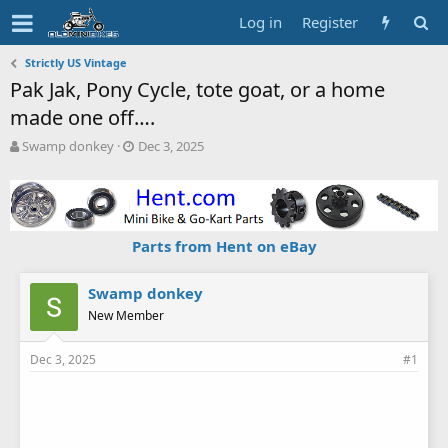
Log in
Register
Strictly US Vintage
Pak Jak, Pony Cycle, tote goat, or a home
made one off….
T
S
Swamp donkey
Dec 3, 2025
h
t
r
a
e
r
a
t
d
d
Parts from Hent on eBay
s
a
t
t
a
e
Swamp donkey
r
New Member
t
e
Dec 3, 2025
#1
r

- _Exercise aim_
Before you print the records, please set aside any pictures and keep everything else exact.

- _Exercise answer_
Log in
Register
Strictly US Vintage
Pak Jak, Pony Cycle, tote goat, or a home
made one off….
T
S
Swamp donkey
Dec 3, 2025
h
t
r
a
e
r
a
t
d
d
Parts from Hent on eBay
s
a
t
t
a
e
Swamp donkey
r
New Member
t
e
Dec 3, 2025
#1
r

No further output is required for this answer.